Ocean Park Notebook
By Rick Barot
The worker’s pants on a spider-filament line,
strung waist to waist to waist to dry.
The neat green wedge of park, always empty;
the length of concrete paced by convalescents.
The lead impastos of interesting weather,
though mostly the shadowless blue of long days.
The sprawl of water beyond the band of beach,
copper or tinfoil depending on
the sun coming down, the moon rising.
The storefront and the thumb of hydrant
in front of it, in all kinds of light
solidly composed and unspeculative.
The garage’s brick side facing a warehouse wall;
between them, the alley’s cold black aisle.
The swells of a scalloped awning;
the sheetlike descent of streetwise birds.
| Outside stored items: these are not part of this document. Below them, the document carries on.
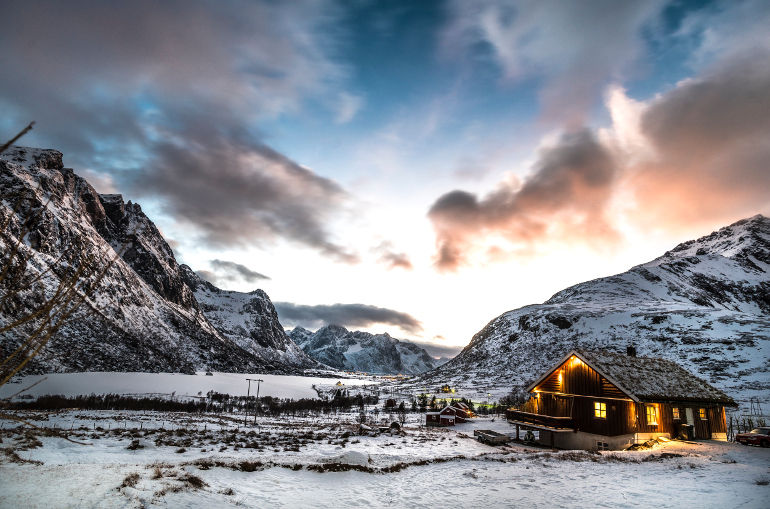 The height and width of the screenshot is (509, 770). I want to click on windows, so click(598, 408), click(650, 414), click(673, 413), click(700, 414). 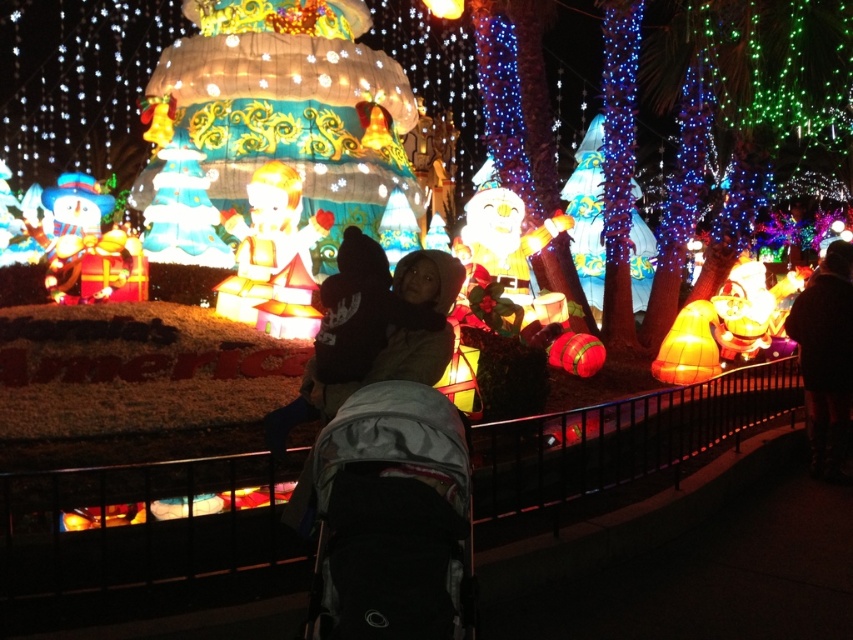 Question: Which point appears closest to the camera in this image?

Choices:
 (A) (334, 560)
 (B) (836, 326)

Answer: (A)

Question: Does gray fabric baby carriage at center have a smaller size compared to dark brown leather jacket at right?

Choices:
 (A) yes
 (B) no

Answer: (A)

Question: Which point appears farthest from the camera in this image?

Choices:
 (A) (834, 400)
 (B) (352, 500)

Answer: (A)

Question: Does gray fabric baby carriage at center appear on the right side of dark brown leather jacket at right?

Choices:
 (A) no
 (B) yes

Answer: (A)

Question: Does gray fabric baby carriage at center appear over dark brown leather jacket at right?

Choices:
 (A) no
 (B) yes

Answer: (A) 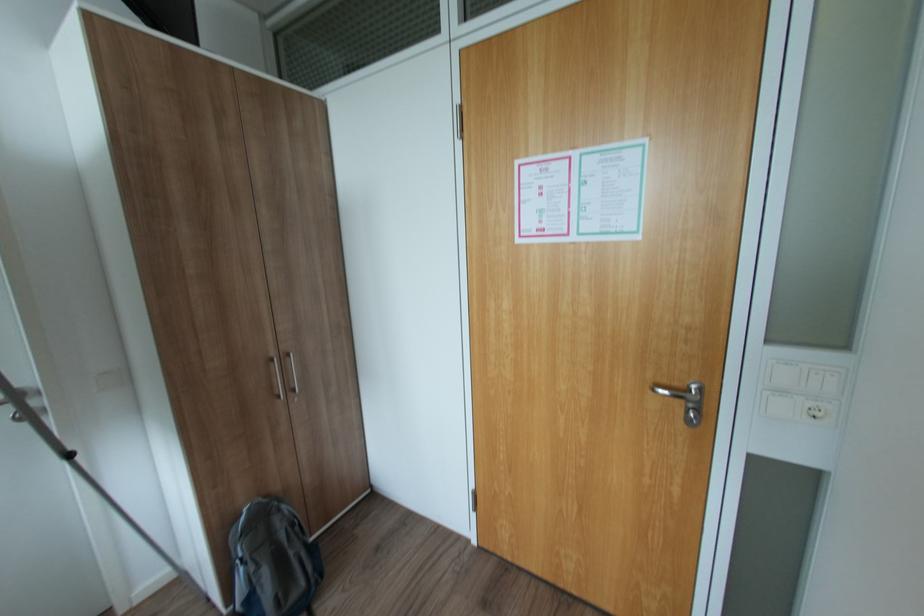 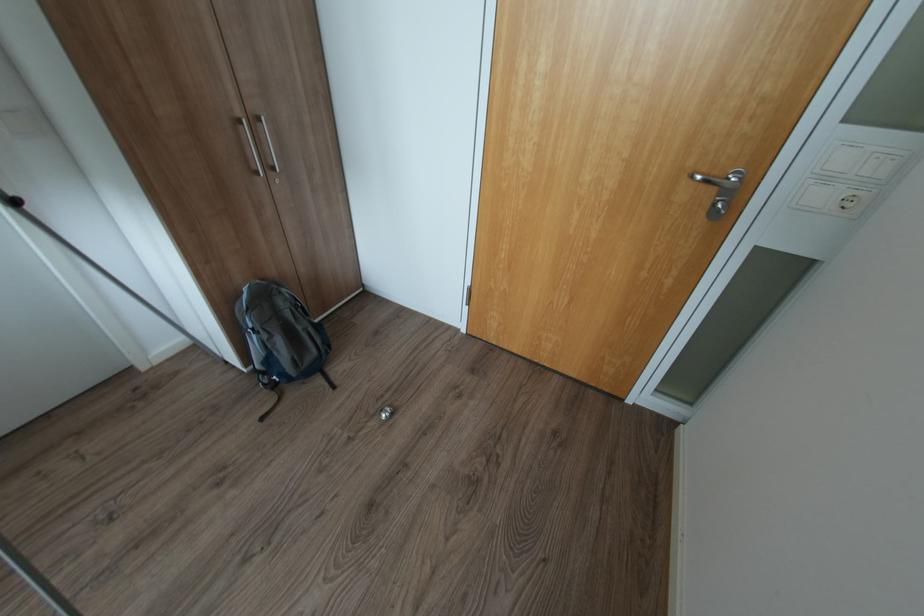 Question: How did the camera likely rotate?

Choices:
 (A) Left
 (B) Right
 (C) Up
 (D) Down

Answer: (D) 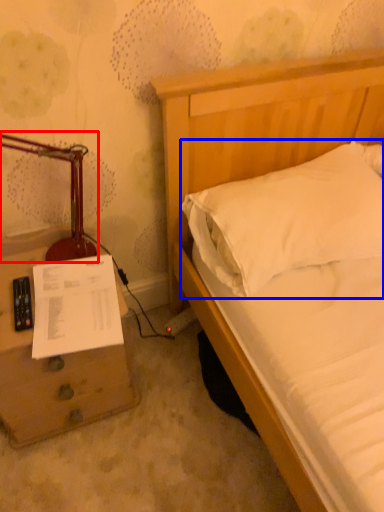 Question: Which object appears closest to the camera in this image, table lamp (highlighted by a red box) or pillow (highlighted by a blue box)?

Choices:
 (A) table lamp
 (B) pillow

Answer: (A) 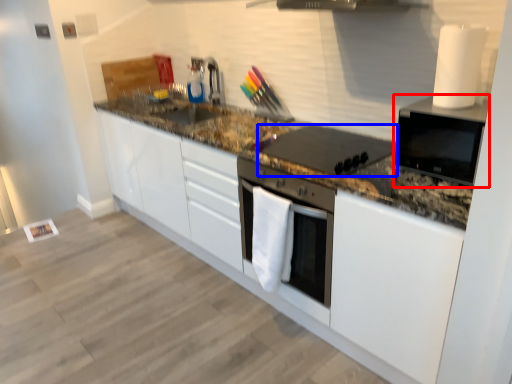 Question: Which of the following is the closest to the observer, home appliance (highlighted by a red box) or kitchen appliance (highlighted by a blue box)?

Choices:
 (A) home appliance
 (B) kitchen appliance

Answer: (A) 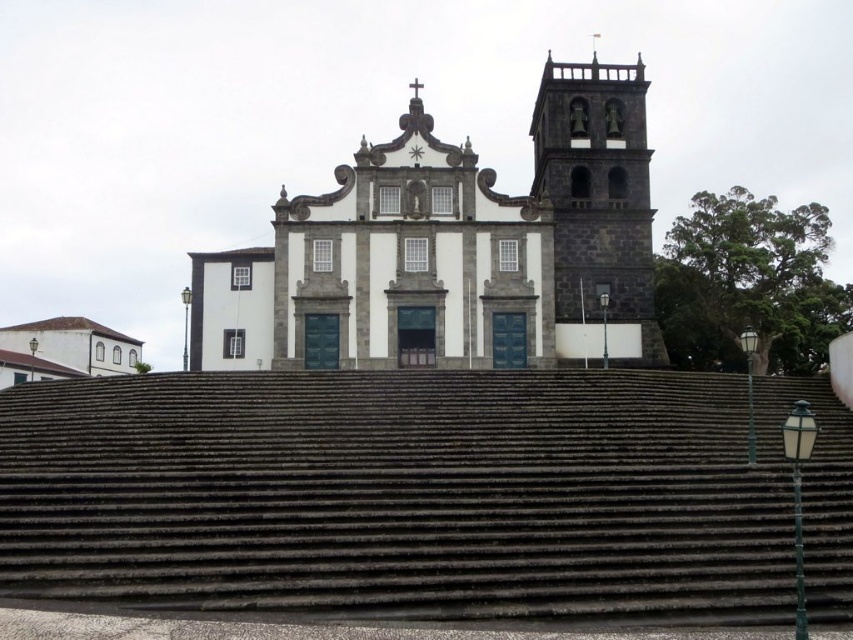 Question: Among these points, which one is farthest from the camera?

Choices:
 (A) (537, 156)
 (B) (618, 275)

Answer: (A)

Question: Does dark gray stone stairs at center appear under white stone church at center?

Choices:
 (A) no
 (B) yes

Answer: (B)

Question: Does dark gray stone stairs at center have a greater width compared to white stone church at center?

Choices:
 (A) no
 (B) yes

Answer: (B)

Question: Based on their relative distances, which object is farther from the white stone church at center?

Choices:
 (A) dark gray stone stairs at center
 (B) dark gray stone bell tower at upper right

Answer: (A)

Question: Can you confirm if white stone church at center is positioned above dark gray stone bell tower at upper right?

Choices:
 (A) no
 (B) yes

Answer: (A)

Question: Which of the following is the farthest from the observer?

Choices:
 (A) dark gray stone bell tower at upper right
 (B) dark gray stone stairs at center
 (C) white stone church at center

Answer: (A) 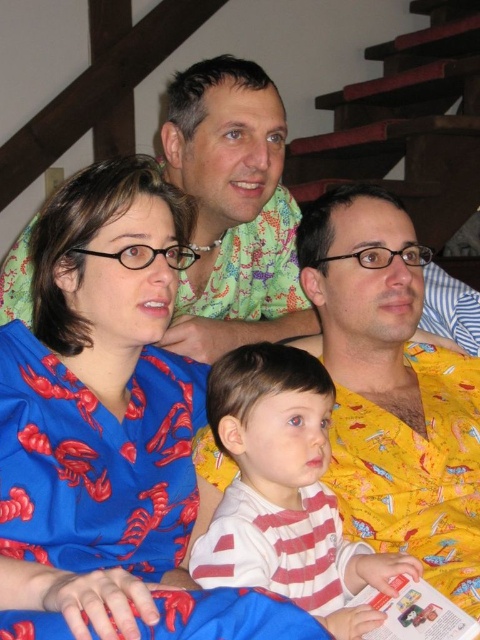 Question: Can you confirm if white striped shirt at center is thinner than matte paper magazine at lower right?

Choices:
 (A) no
 (B) yes

Answer: (A)

Question: Which of the following is the farthest from the observer?

Choices:
 (A) (116, 401)
 (B) (249, 563)
 (C) (184, 336)

Answer: (C)

Question: Which of the following is the farthest from the observer?

Choices:
 (A) (165, 438)
 (B) (398, 636)
 (C) (204, 115)

Answer: (C)

Question: Which object is the closest to the white striped shirt at center?

Choices:
 (A) green floral shirt at upper center
 (B) matte paper magazine at lower right

Answer: (B)

Question: Is blue satin blouse at center wider than green floral shirt at upper center?

Choices:
 (A) yes
 (B) no

Answer: (A)

Question: From the image, what is the correct spatial relationship of blue satin blouse at center in relation to white striped shirt at center?

Choices:
 (A) left
 (B) right

Answer: (A) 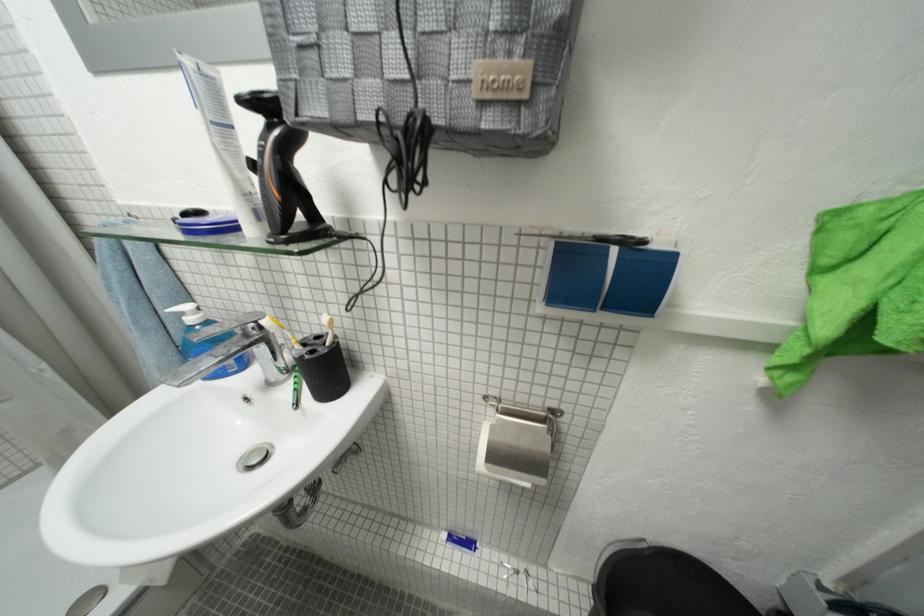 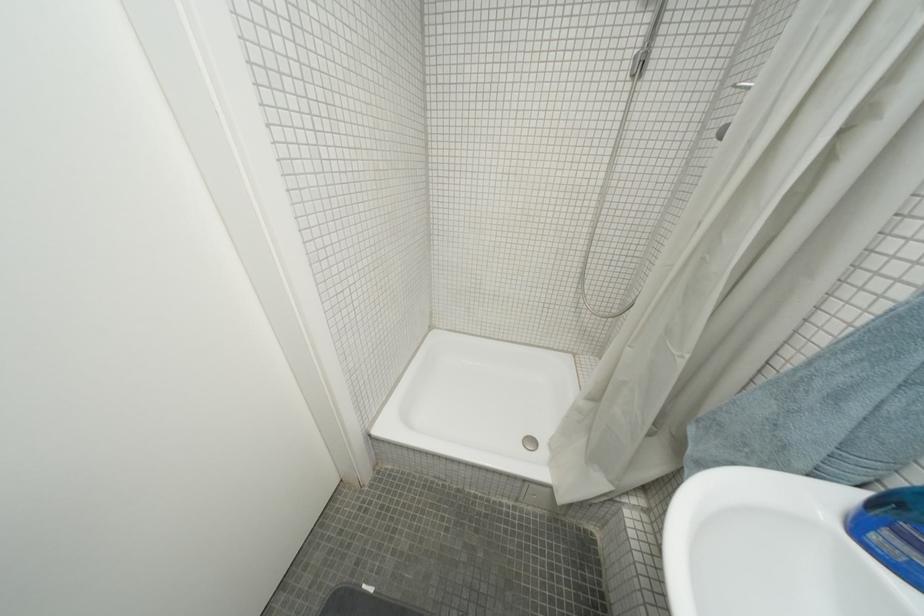 First-person continuous shooting, in which direction is the camera rotating?

The camera rotated toward left-down. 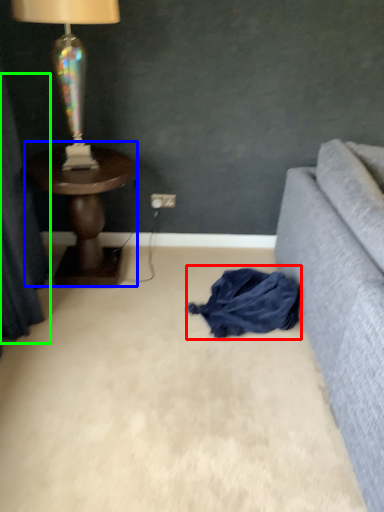 Question: Which object is positioned farthest from clothing (highlighted by a red box)? Select from table (highlighted by a blue box) and curtain (highlighted by a green box).

Choices:
 (A) table
 (B) curtain

Answer: (B) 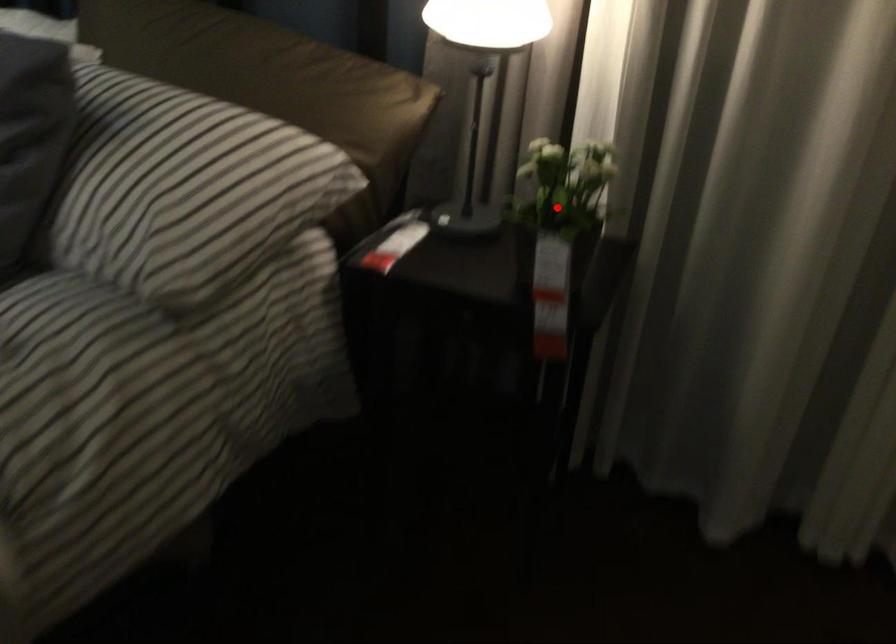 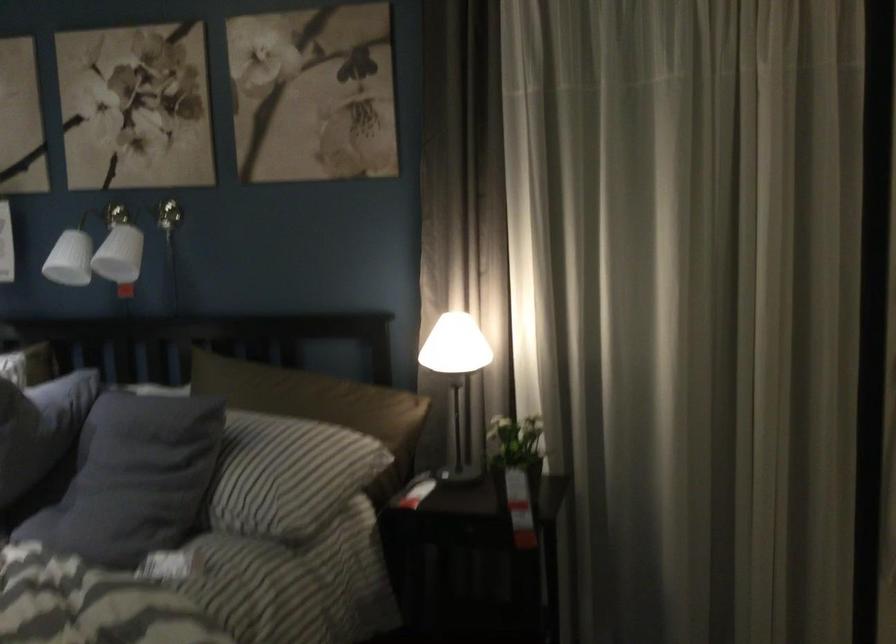 Locate, in the second image, the point that corresponds to the highlighted location in the first image.

(515, 451) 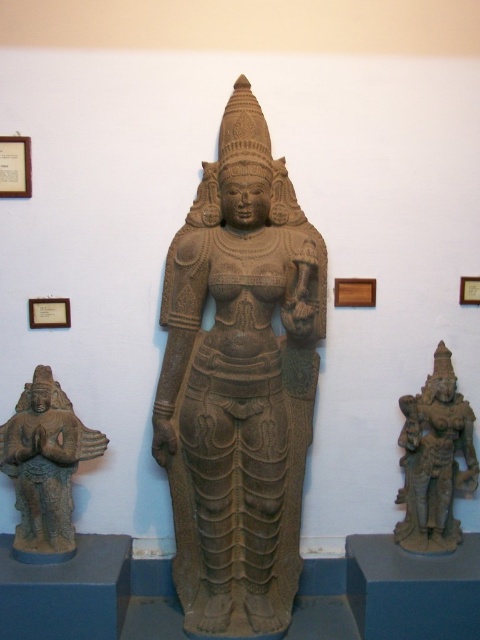 You are a museum curator planning to install a protective barrier between the brown stone statue at lower left and the brown stone statue at lower right. The barrier requires a minimum of 1.2 meters of space to be installed safely. Based on the scene, will the available space between them be sufficient for the barrier?

The distance between the brown stone statue at lower left and the brown stone statue at lower right is 1.16 meters, which is less than the required 1.2 meters. Therefore, the space is insufficient for the barrier.

You are a museum visitor standing in front of the brown stone statue at center. The museum has a strict rule that visitors must stay at least 8 feet away from all artifacts. Can you safely approach the statue to admire it without breaking the rule?

The brown stone statue at center is 7.30 feet away from the camera, which means you are already closer than the required 8 feet. Therefore, you should step back to maintain the 8 feet distance requirement.

Consider the image. You are standing in front of the stone sculptures in the museum. You want to take a photo of the central sculpture. If your camera can focus on objects up to 2.5 meters away, will it be able to focus on the point at coordinates point [101,440]?

The distance of point [101,440] from the camera is 2.39 meters, which is within the camera focus range of up to 2.5 meters. Therefore, the camera can focus on the point [101,440]. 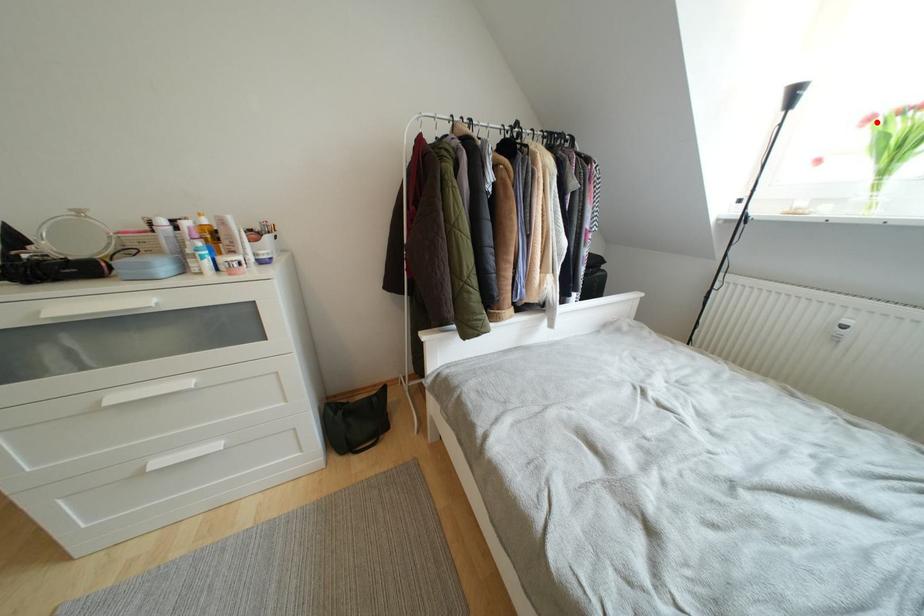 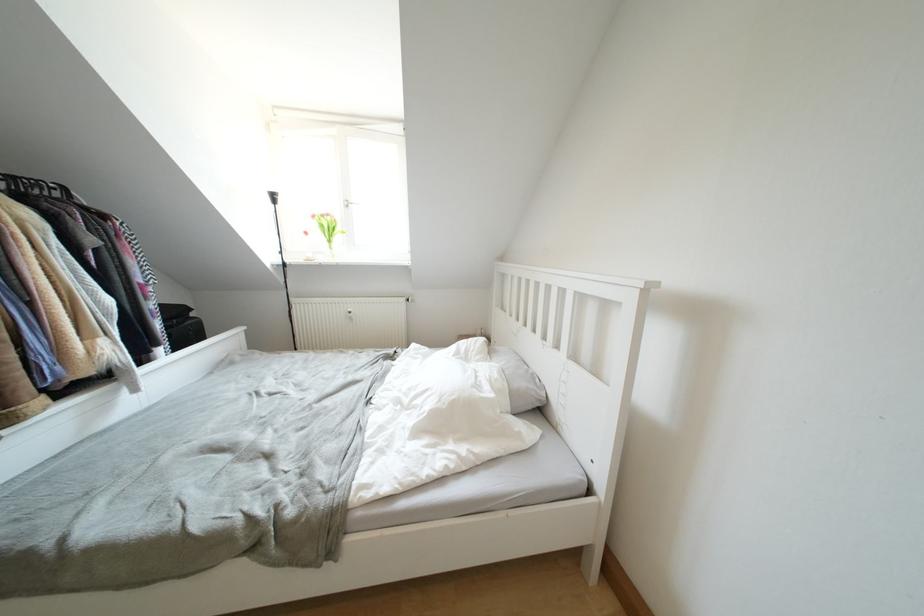 The point at the highlighted location is marked in the first image. Where is the corresponding point in the second image?

(319, 220) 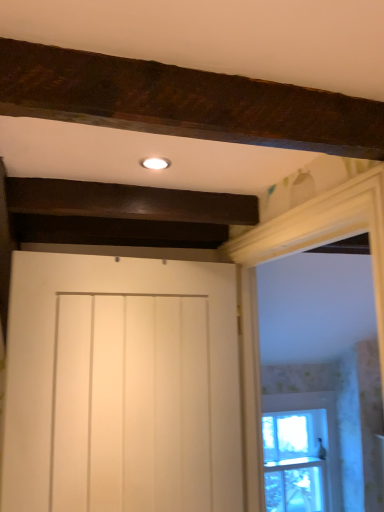 Question: Does white matte door at center have a smaller size compared to clear glass window at right?

Choices:
 (A) yes
 (B) no

Answer: (B)

Question: From a real-world perspective, is white matte door at center located higher than clear glass window at right?

Choices:
 (A) no
 (B) yes

Answer: (B)

Question: Is white matte door at center located outside clear glass window at right?

Choices:
 (A) yes
 (B) no

Answer: (A)

Question: Is white matte door at center closer to the viewer compared to clear glass window at right?

Choices:
 (A) yes
 (B) no

Answer: (A)

Question: Is white matte door at center thinner than clear glass window at right?

Choices:
 (A) no
 (B) yes

Answer: (A)

Question: Can you confirm if white matte door at center is taller than clear glass window at right?

Choices:
 (A) yes
 (B) no

Answer: (A)

Question: From a real-world perspective, is white wood frame at upper right physically above white matte door at center?

Choices:
 (A) no
 (B) yes

Answer: (B)

Question: Does white wood frame at upper right come in front of white matte door at center?

Choices:
 (A) yes
 (B) no

Answer: (A)

Question: Can you confirm if white wood frame at upper right is bigger than white matte door at center?

Choices:
 (A) no
 (B) yes

Answer: (B)

Question: Could you tell me if white wood frame at upper right is turned towards white matte door at center?

Choices:
 (A) yes
 (B) no

Answer: (A)

Question: Is white wood frame at upper right to the left of white matte door at center from the viewer's perspective?

Choices:
 (A) no
 (B) yes

Answer: (A)

Question: Would you say white wood frame at upper right contains white matte door at center?

Choices:
 (A) yes
 (B) no

Answer: (B)

Question: Can white wood frame at upper right be found inside clear glass window at right?

Choices:
 (A) yes
 (B) no

Answer: (B) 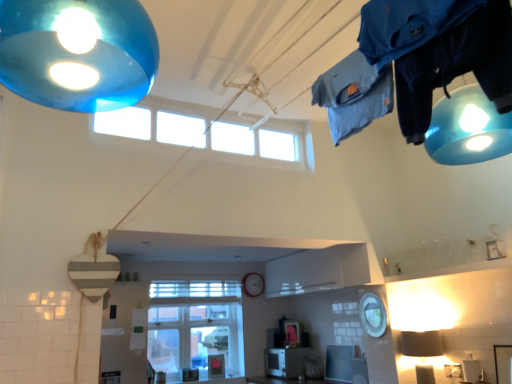 Identify the location of transparent glass window at upper center, placed as the first window when sorted from top to bottom. (209, 132).

Describe the element at coordinates (285, 362) in the screenshot. This screenshot has height=384, width=512. I see `satin silver toaster at center` at that location.

Identify the location of satin silver toaster at center. Image resolution: width=512 pixels, height=384 pixels. (285, 362).

I want to click on matte white lampshade at lower right, so click(421, 344).

I want to click on metallic silver clock at center, so click(253, 284).

Identify the location of transparent glass window at upper center, which ranks as the second window in back-to-front order. This screenshot has width=512, height=384. (209, 132).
Tubercular with rust, the flue leaking steam.
And behind the blind-eye panes, the figure
who must have chosen to be here.
At a window someone watches for daybreak,
which begins for him with a spar of sun
lighting a stringcourse on the opposite building,
its tendrils and blooms freshly chiseled
or mildewed, chalky with soot, when the overcast
will not pull back from the day.
Hobbled now, but still ardent, wandering,
he looks at the postcards showing the city
and its lit grids, touches mangoes going soft
in crates, and listens always for
the murmurings: An object, after all,
is what makes infinity private. Spare a dollar
for a lobotomy? Everything taken up, pocketed,
added to an accrual having less to do with weight
than with lightness: the plane of a wall,
say, with pink stucco rough as emery,
and the little fish, green as muscat grapes,
selling out at a dime a dozen.
Fender-chrome, gravel molars, brittle sepals
holding up the dead rose, the bottle collecting
rain—a precise light found for each
like the faded brown for leaves,
ground-down crystal for frost. The formless
moil of paint, spread into surface, depicts
the day exact. So with the persimmons
almost forgotten into ordinariness, the moons
of candle-wax on the table—things clearer somehow
for entering the orange, brown, and white
I make use of. Rising, I am elated by the light
on cold red leaves and on successive clouds,
each one edge-lit, its heart incinerate.
And the light makes use of me in ways
only line, curve, and shadow can describe,
drawn toward what pity or love that the day,
emptied but unsubdued, gives in to:
Every day he poured himself into it,
as water might pour from a flask.
Copyright © by the owner.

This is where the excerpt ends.